WORK REQUEST:
Retype the data that follows exactly. No pictures belong in the copy.

*** Opening of RECORDS FOR THIS TASK ***

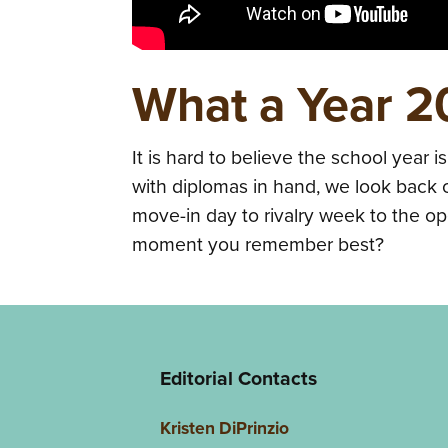
What a Year 
It is hard to believe the school year i
with diplomas in hand, we look back o
move-in day to rivalry week to the o
moment you remember best?
Editorial Contacts
Kristen DiPrinzio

*** Close of RECORDS FOR THIS TASK ***

ANSWER TO THE PROBLEM:
What a Year 
It is hard to believe the school year i
with diplomas in hand, we look back o
move-in day to rivalry week to the o
moment you remember best?
Editorial Contacts
Kristen DiPrinzio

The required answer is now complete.